In a resolution adopted unanimously, the Council renewed UNOCI’s mandate – and that of the French forces supporting it – through 31 January next year.
For more information, visit: http://www.un.org/news
UN-AFRICAN UNION MISSION IN DARFUR FACES CRITICAL SHORTAGES
The head of the joint United Nations-African Union peacekeeping mission in Darfur (UNAMID) says he concurs with a report by a group of non-governmental organizations (NGOs) that the operation faces critical shortages in troops, personnel, equipment and logistics.
Rodolphe Adada thanked the compilers of the report, the Darfur Consortium, which represents more than 50 NGOs focused on the Darfur crisis, for “adding its voice to that of UNAMID’s leadership in urging the international community to live up to its commitments and facilitate the Mission to implement its mandate,” in a statement released yesterday.

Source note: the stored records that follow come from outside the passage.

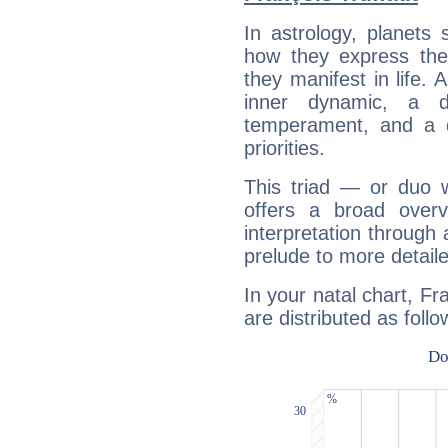
In astrology, planets
how they express th
they manifest in life. 
inner dynamic, a do
temperament, and a d
priorities.
This triad — or duo 
offers a broad overv
interpretation through 
prelude to more detaile
In your natal chart, Fr
are distributed as follo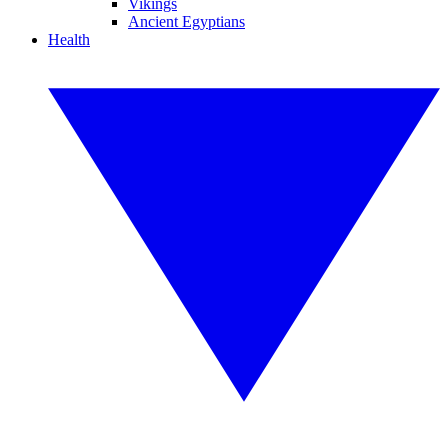
Vikings
Ancient Egyptians
Health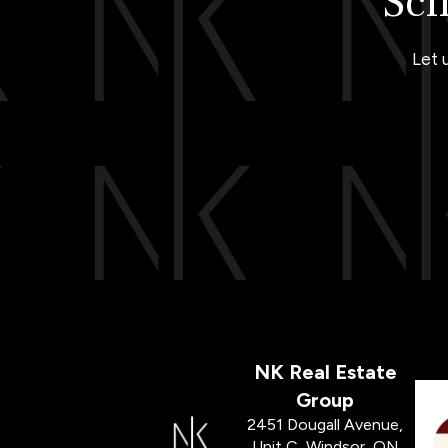
Sch
Let 
NK Real Estate
Group
2451 Dougall Avenue,
Unit C, Windsor, ON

For more information, visit: http://www.un.org/news
UN MISSION HELPS INVESTIGATION INTO ASSAULTS AND SEXUAL VIOLENCE IN DR CONGO
A human rights team with the United Nations peacekeeping mission in the Democratic Republic of the Congo (DRC) has travelled with Congolese officials and doctors to investigate reports of mass rapes, looting and torture carried out by a group of Maï Maï militiamen last year.

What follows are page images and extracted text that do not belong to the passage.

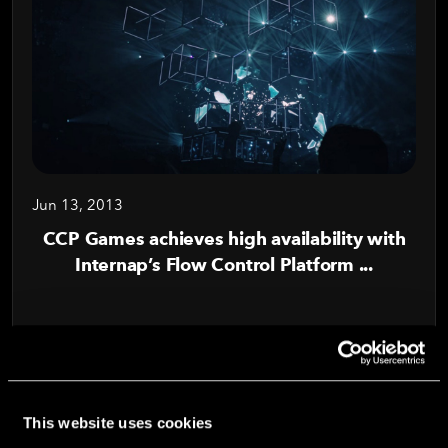
Jun 13, 2013
CCP Games achieves high availability with
Internap’s Flow Control Platform ...
Read Blog
This website uses cookies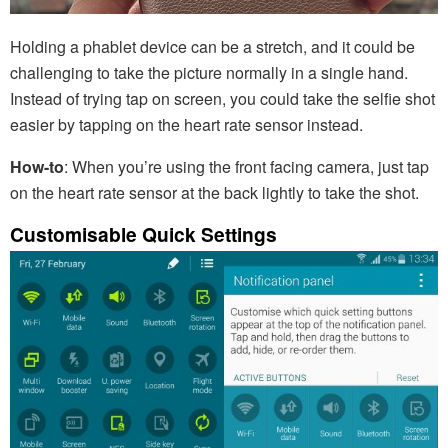
Holding a phablet device can be a stretch, and it could be
challenging to take the picture normally in a single hand.
Instead of trying tap on screen, you could take the selfie shot
easier by tapping on the heart rate sensor instead.
How-to
: When you’re using the front facing camera, just tap
on the heart rate sensor at the back lightly to take the shot.
Customisable Quick Settings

The UN human rights team were accompanied last week by magistrates, lawyers and doctors who took statements and testimonies, as well as examined victims, in relation to the alleged attacks, which took place in the village of Lieke Lesole, some 360 kilometres north-east of Kisangani in Orientale province in north-eastern DRC.
For more information, visit: http://www.un.org/news
MADAGASCAR MAKING GOOD PROGRESS IN POST-CYCLONE RECOVERY
The head of the United Nations Children’s Fund (UNICEF) has lauded the Government and people of Madagascar for the progress made so far with recovery and reconstruction following the deadly cyclone that battered the Indian Ocean island nation in February.

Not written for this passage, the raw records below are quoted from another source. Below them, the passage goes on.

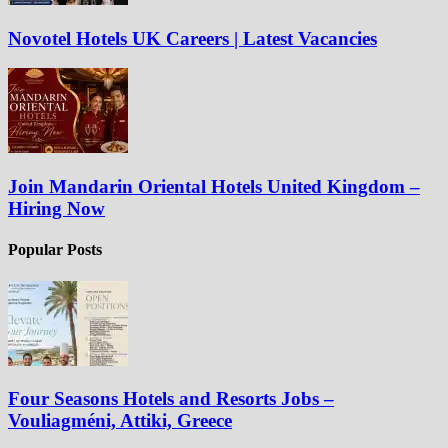
Novotel Hotels UK Careers | Latest Vacancies
Join Mandarin Oriental Hotels United Kingdom –
Hiring Now
Popular Posts
Four Seasons Hotels and Resorts Jobs –
Vouliagméni, Attiki, Greece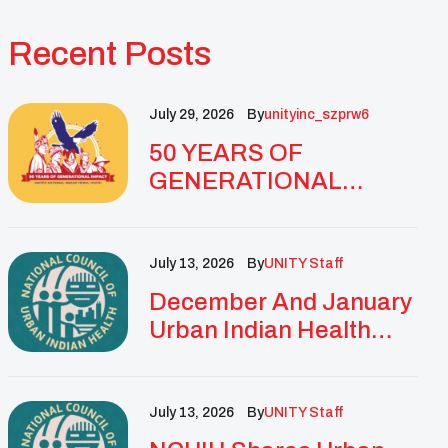
Recent Posts
July 29, 2026
By
Unityinc_szprw6
50 YEARS OF
GENERATIONAL
IMPACT: UNITY
CELEBRATES
GOLDEN
July 13, 2026
By
UNITY Staff
ANNIVERSARY WITH
December And January
LANDMARK NATIONAL
Urban Indian Health
CONFERENCE
Updates And
Resources
July 13, 2026
By
UNITY Staff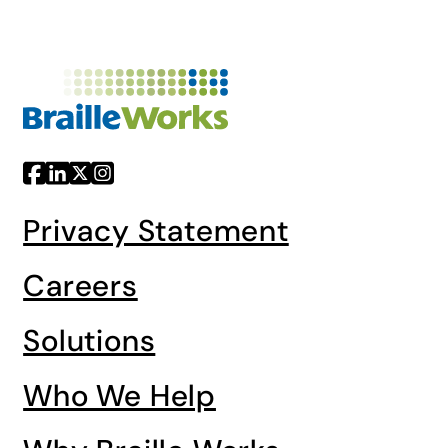
Privacy Statement
Careers
Solutions
Who We Help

With winds of up to 190 kilometres per hour, Cyclone Ivan was one of the biggest to hit the island, which is prone to frequent cyclones and tropical storms. More than 160,000 were affected in the four districts that bore the brunt of the storm.
For more information, visit: http://www.un.org/news
UN SCALING UP FOOD AID FOR WEST AFRICANS STRUGGLING AMID RISING PRICES
The United Nations World Food Programme (WFP) has announced it is expanding operations in West Africa to feed an additional 1.4 million people who are struggling due to high food prices in Guinea, Mauritania, Sierra Leone, Liberia, Burkina Faso and Senegal.
“WFP is taking vital steps to ensure the poorest people in West Africa are not pushed over the edge by the impact of high food prices,” said Thomas Yanga, WFP’s Regional Director for West Africa, adding that WFP’s efforts are designed to complement government responses already in place.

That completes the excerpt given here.